Sadly the optimism of these reformers proved unfounded in that the introduction of universal suffrage has not eradicated poverty. The franchise was extended to an increasingly wider proportion of the male population in 1832, 1867 and 1884 and to women in 1918 and 1928 - and yet the negative attitude towards the poor remained. As Cesare Cuttica notes, even Thomas Babington Macaulay, who supported the Reform Act of 1832, maintained a strong disdain for ordinary people, describing the multitude as 'endangered by its own ungovernable passions' and insisting that only those with 'property' and those endowed with 'intelligence' should be allowed to govern (Cesare Cuttica, Anti-Democracy in England 1570-1642. Oxford, 2022, p. 244). Even among those who acknowledged the need for a wider franchise, then, there remained a hostile attitude to the poor, a conviction that the poor should not be given a political voice, and an unwavering belief in the need to maintain the distinction between rulers and ruled.

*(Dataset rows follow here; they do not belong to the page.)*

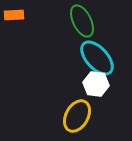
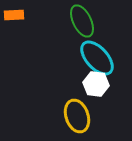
yellow ellipse: rotated 48 degrees counterclockwise
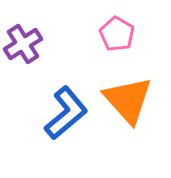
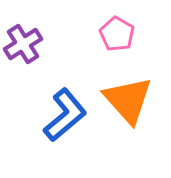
blue L-shape: moved 1 px left, 2 px down
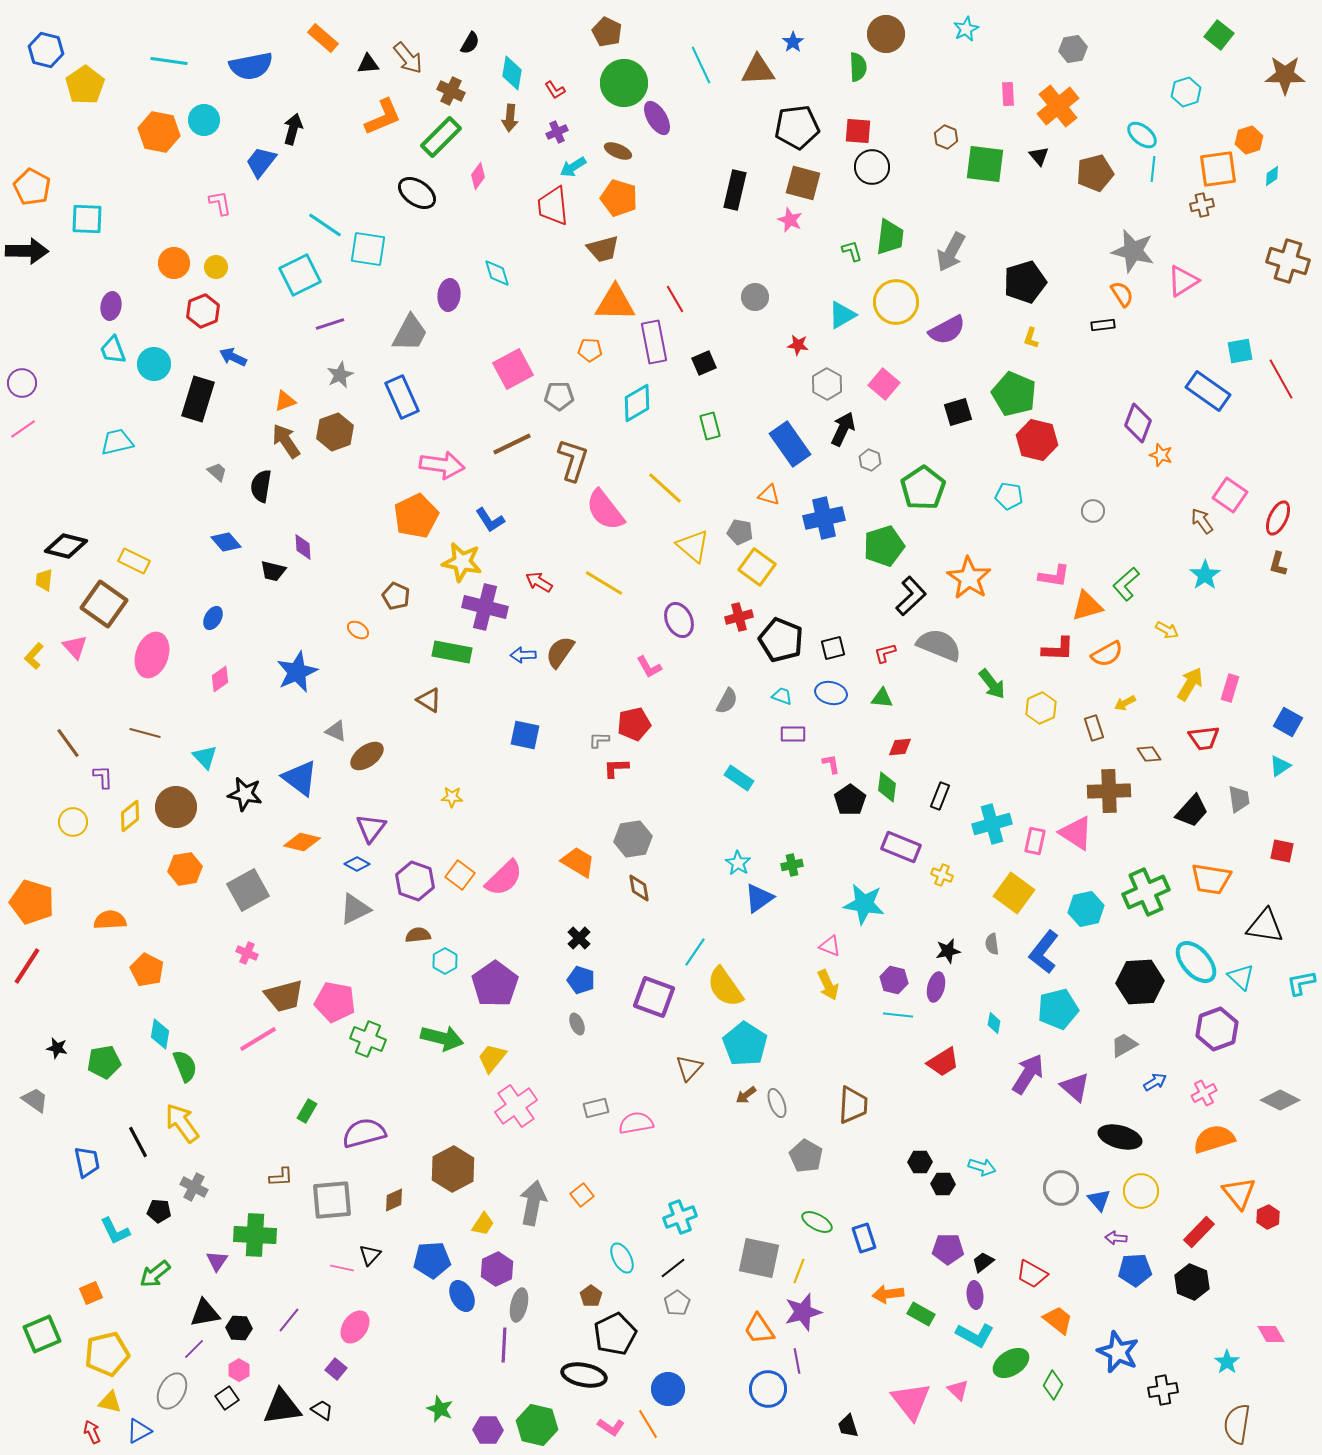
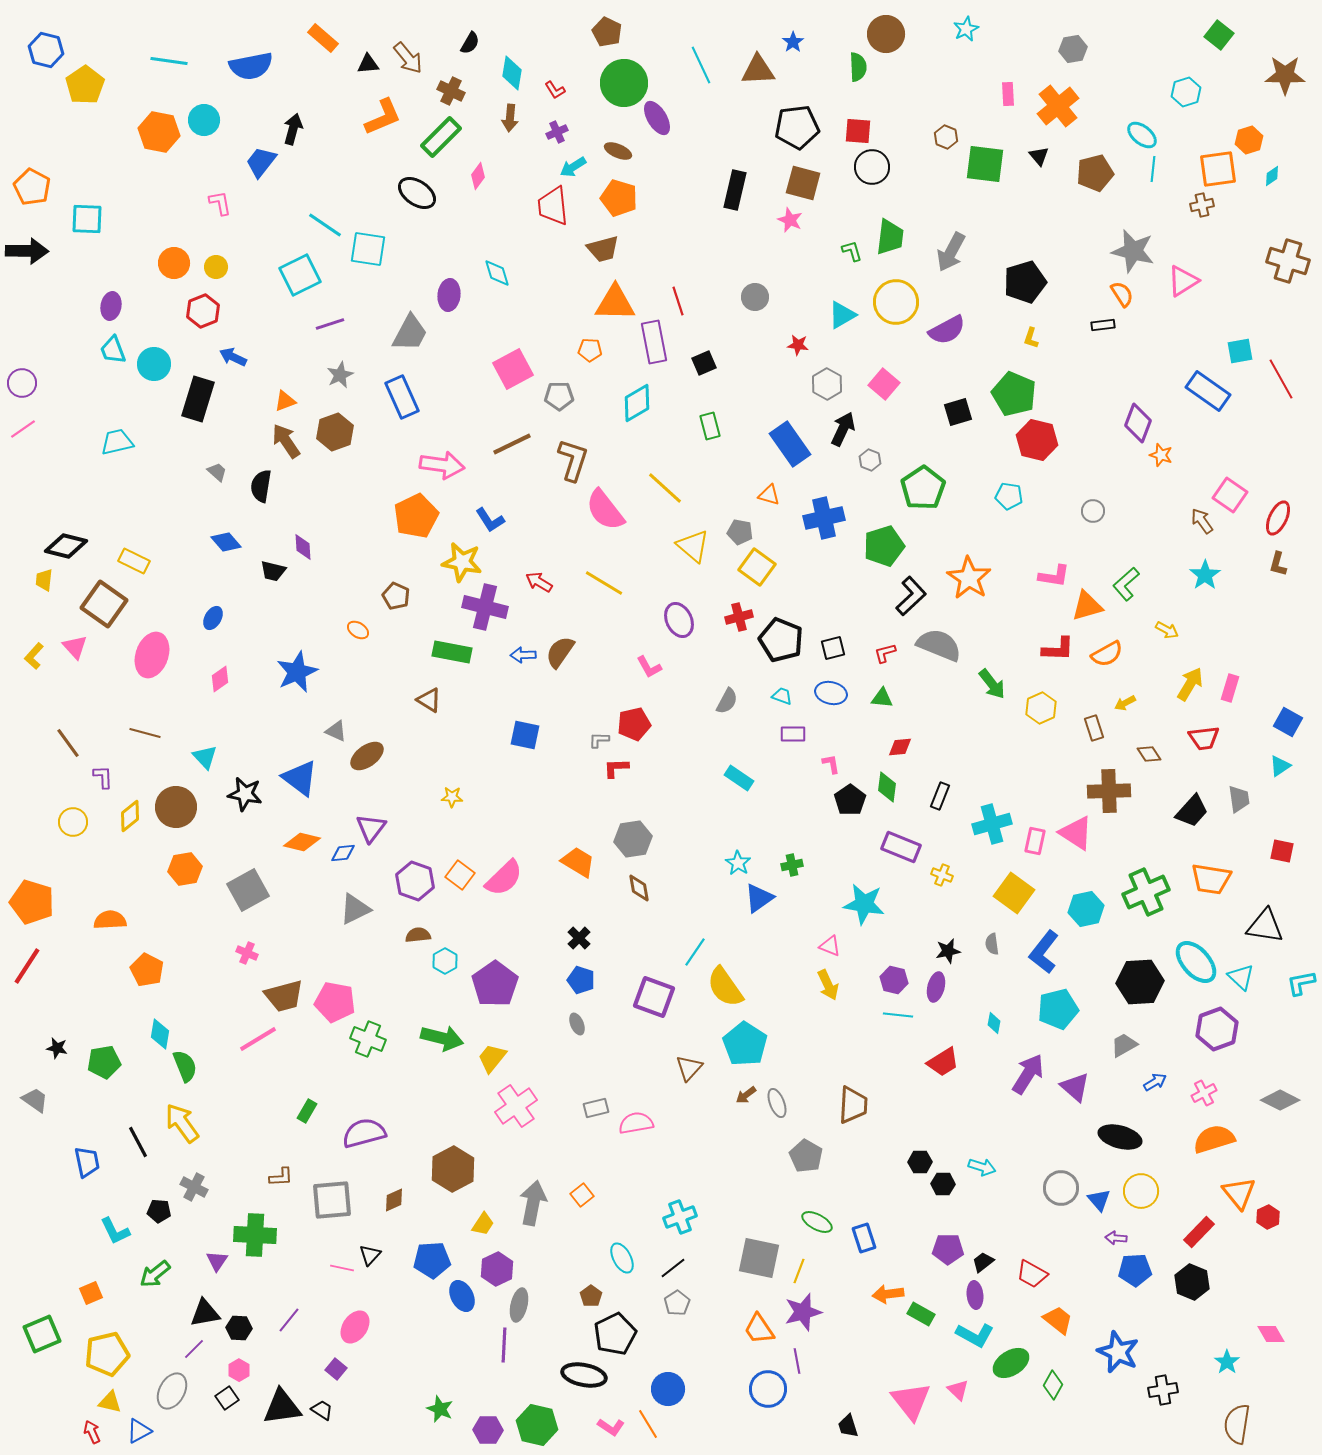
red line at (675, 299): moved 3 px right, 2 px down; rotated 12 degrees clockwise
blue diamond at (357, 864): moved 14 px left, 11 px up; rotated 35 degrees counterclockwise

Poster for the stage version of ‘I, Daniel Blake’ at Northern Stage in Newcastle. Image by Rachel Hammersley.

As recent events have proven yet again, many among the political elite continue to view the poor with disdain. The lives of the poorest and most vulnerable in our society also continue to worsen, after having improved somewhat in the second half of the twentieth century. A recent BBC feature on the opening of a stage version of 'I, Daniel Blake', at Newcastle's Northern Stage theatre, suggested that since the launch of Ken Loach's film in 2016 the demands on food banks in Newcastle have increased considerably. Moreover, there have been repeated incidents suggesting that many MPs think different rules apply to them than to the rest of the population. These include: the expenses scandal; the failure of some Government ministers to adhere to Covid restrictions during the pandemic; and the suggestion that the Home Secretary's traffic offence ought to be handled differently from the standard rules that apply to anyone else who is caught speeding. Furthermore, while universal suffrage is not generally challenged, continued attempts are made to silence the political voice of the poorest and most vulnerable. The new rules on voter identification introduced at May's local elections undoubtedly create more of an obstacle for the poor, who are less likely to be in possession of a passport or driving licence, than the rich.

Cesare Cuttica is right to highlight both the importance of anti-democratic thought in the sixteenth and seventeenth centuries and to pinpoint the opening up of a cleavage between direct and representative democracy occurring as far back as the 1640s. But it is also the case that the very idea of representation has subsequently been used to reinforce the assumption that political participation is, or should be, restricted to the middle and upper classes, and by these means to turn down - even silence - the political voices of the poor. We need to overcome the lingering effects of political prejudices that date back at least to early modern times.